Quando as reflexões do Papa Bento foram publicadas, circularam publicamente várias especulações sobre se realmente havia escrito este documento e por qual motivo teria escolhido divulgar em uma pequena publicação católica bávara, “Klerusblatt”. Outra questão surgida era se Bento XVI havia decidido publicar esta carta porque não havia sido incluída nos debates que houve na cúpula sobre os abusos sexuais, ocorrida de 21 a 24 de fevereiro.

O vaticanista italiano Sandro Magister, em um artigo de 17 de abril, abordou esta questão quando destacou que Bento havia declarado ter escrito o texto antes da cúpula dos abusos, e que sua intenção era “ajudar nesta hora difícil”. O comentário de Magister foi o seguinte: “Disto se deduz que escreveu o texto para oferecer, em primeiro lugar, aos dirigentes da Igreja, convocados ao Vaticano pelo Papa Francisco, para discutir sobre a questão”.

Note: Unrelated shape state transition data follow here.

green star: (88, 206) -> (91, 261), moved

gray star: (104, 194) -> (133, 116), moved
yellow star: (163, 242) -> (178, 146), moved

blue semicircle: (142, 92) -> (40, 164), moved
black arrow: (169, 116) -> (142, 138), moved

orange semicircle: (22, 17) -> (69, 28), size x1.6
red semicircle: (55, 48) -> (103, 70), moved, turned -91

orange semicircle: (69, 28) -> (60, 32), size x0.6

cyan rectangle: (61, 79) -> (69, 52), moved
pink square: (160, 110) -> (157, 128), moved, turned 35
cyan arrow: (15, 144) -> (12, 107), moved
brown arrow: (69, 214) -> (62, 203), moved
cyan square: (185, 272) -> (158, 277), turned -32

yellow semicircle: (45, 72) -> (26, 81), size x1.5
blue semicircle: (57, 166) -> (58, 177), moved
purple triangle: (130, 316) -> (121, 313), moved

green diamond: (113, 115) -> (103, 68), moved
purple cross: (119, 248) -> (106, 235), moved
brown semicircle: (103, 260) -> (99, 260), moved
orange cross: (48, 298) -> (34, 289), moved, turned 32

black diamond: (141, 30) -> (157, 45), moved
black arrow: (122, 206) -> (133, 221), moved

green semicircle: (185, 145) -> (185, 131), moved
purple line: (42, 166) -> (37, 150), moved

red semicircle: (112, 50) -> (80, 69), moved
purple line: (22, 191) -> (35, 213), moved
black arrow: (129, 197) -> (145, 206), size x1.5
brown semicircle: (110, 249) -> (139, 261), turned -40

Magister cita um artigo do “Corriere della Sera”, no qual se afirma: “Bento enviou as dezoito páginas e meia sobre a pedofilia ‘à cordial atenção’ do secretário de Estado, cardeal Pietro Parolin, antes do encontro global das Conferências episcopais, para também chegar ao conhecimento de Francisco”.

Comenta Magister: “Contudo, aconteceu de nenhum dos participantes da cúpula ter recebido o texto de Ratzinger. Francisco acreditou ser bom tê-lo para si, fechado em uma gaveta”.

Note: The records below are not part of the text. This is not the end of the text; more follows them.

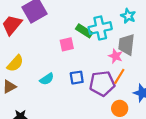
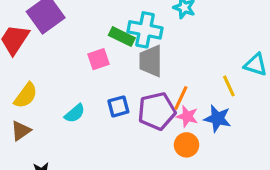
cyan cross: (100, 28) -> (145, 30), turned 30
gray trapezoid: (126, 45) -> (151, 61), moved
pink star: (116, 56) -> (187, 116), moved

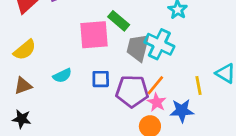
cyan cross: (145, 30) -> (159, 44), moved
pink square: (98, 59) -> (94, 35), size x1.6
blue star: (217, 119) -> (182, 111), turned -30
brown triangle: (21, 131) -> (23, 86), moved

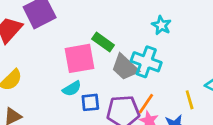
gray trapezoid: (138, 48) -> (125, 67), turned -56
cyan semicircle: (62, 76) -> (72, 89), moved

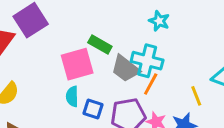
cyan semicircle: (72, 89) -> (72, 96), turned 126
blue square: (90, 102) -> (93, 109), turned 30
orange line: (146, 104) -> (151, 84), moved

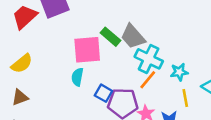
cyan star: (159, 21) -> (179, 72), moved, turned 30
gray trapezoid: (125, 69) -> (133, 37), moved
blue square: (93, 109) -> (103, 93), moved

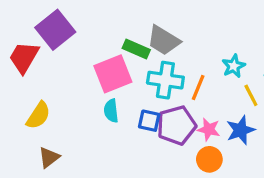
cyan cross: (149, 59) -> (165, 80), moved

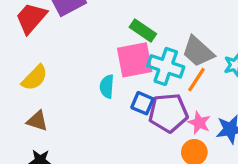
gray trapezoid: (163, 40) -> (198, 52), moved
pink square: (113, 74) -> (135, 60), moved
brown triangle: (49, 157) -> (37, 121), turned 45

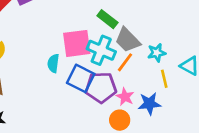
green rectangle: (143, 31) -> (107, 19), moved
blue square: (142, 103) -> (81, 78), size x1.5

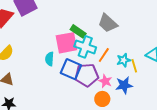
green rectangle: (107, 19) -> (78, 31), moved
gray trapezoid: (128, 40) -> (108, 23), moved
cyan star: (157, 53) -> (124, 60), moved

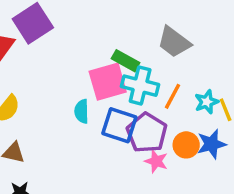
purple pentagon: (87, 75) -> (147, 133), turned -30
pink star: (105, 81) -> (156, 161), moved
orange circle: (102, 99) -> (186, 145), moved

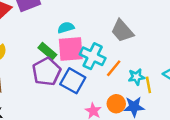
green rectangle: (126, 61) -> (47, 51), moved
cyan semicircle: (82, 111) -> (66, 28), moved, turned 63
purple pentagon: (147, 133) -> (46, 72), moved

Este método de silenciar os pensamentos de Bento, se é verdade, é realmente preocupante.

No entanto, depois que LifeSiteNews entrou em contato com uma fonte muito confiável em Roma, a resposta foi: “Não, esta afirmação de Magister não é correta”.

Na sequência, LifeSiteNews entrou em contato com a Sala de Imprensa da Santa Sé pedindo um comentário, mas não recebeu resposta.

Em resposta ao pedido de LifeSiteNews, sobre fazer um comentário a respeito, Sandro Magister disse que a escolha do momento de escrever estas reflexões, por parte de Bento, antes da cúpula dos abusos, e o fato de as ter entregue ao cardeal Parolin, deixa perguntas sem respostas.

“Portanto, está confirmado que Bento entregou as ‘reflexões’ a Parolin e, através deste, ao Papa, apesar de não ter pedido explicitamente que fossem distribuídas aos membros da cúpula”, disse.

“Acredito que é bastante compreensível pensar que Bento não fizesse este pedido de maneira explícita (não faz parte de seu estilo agir assim)”, acrescentou.

Magister disse que o fato é que nem Parolin, nem, sobretudo, o Papa fizeram uso da carta de Bento, conforme demonstra o resultado da cúpula, que atribuiu a crise dos abusos sexuais ao clericalismo (abuso de poder), sem mencionar em absoluto a homossexualidade e as redes homossexuais existentes dentro do sacerdócio.

“O resultado está muito distante da análise de Bento”, disse Magister. “Foi totalmente ignorado. Eu acredito que este é um assunto sério”.

Fica a questão do motivo pelo qual o Papa Francisco não enviou, por iniciativa própria, as reflexões de Bento aos participantes na cúpula dos abusos sexuais, após pedir, está claro, a permissão de Bento para isso. A carta coloca em evidência muitos aspectos importantes das mudanças que houve em âmbito cultural e teológico – lassidão moral e doutrinal, hedonismo sexual em uma grande parte da sociedade -, que levaram, ao que parece, a um aumento dos abusos sexuais por parte do clero, a partir dos anos 1960.